#### What this task involves
The answer must consist of each line below that contains the string "Omega".

#### Task material
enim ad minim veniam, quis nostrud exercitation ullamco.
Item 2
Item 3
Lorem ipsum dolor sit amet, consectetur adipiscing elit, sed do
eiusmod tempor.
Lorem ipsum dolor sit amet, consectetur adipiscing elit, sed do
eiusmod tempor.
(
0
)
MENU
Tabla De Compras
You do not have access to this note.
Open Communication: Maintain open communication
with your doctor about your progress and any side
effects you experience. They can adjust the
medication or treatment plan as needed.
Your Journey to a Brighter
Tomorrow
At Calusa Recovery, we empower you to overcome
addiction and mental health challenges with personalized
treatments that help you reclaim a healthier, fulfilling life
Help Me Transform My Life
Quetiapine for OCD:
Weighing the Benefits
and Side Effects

---

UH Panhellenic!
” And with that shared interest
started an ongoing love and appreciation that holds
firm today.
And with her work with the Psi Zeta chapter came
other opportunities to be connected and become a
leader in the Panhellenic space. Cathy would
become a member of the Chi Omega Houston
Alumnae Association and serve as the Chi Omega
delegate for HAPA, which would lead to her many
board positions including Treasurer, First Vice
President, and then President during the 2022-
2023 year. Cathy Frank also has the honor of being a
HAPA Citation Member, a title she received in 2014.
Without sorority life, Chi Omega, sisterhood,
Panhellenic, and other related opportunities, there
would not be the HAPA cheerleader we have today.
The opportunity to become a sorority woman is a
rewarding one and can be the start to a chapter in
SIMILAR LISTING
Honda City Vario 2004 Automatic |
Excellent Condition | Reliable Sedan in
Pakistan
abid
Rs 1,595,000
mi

...

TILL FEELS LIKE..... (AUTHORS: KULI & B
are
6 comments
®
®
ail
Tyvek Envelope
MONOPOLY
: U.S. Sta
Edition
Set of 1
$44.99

#### Exercise result
become a member of the Chi Omega Houston
Alumnae Association and serve as the Chi Omega
Without sorority life, Chi Omega, sisterhood,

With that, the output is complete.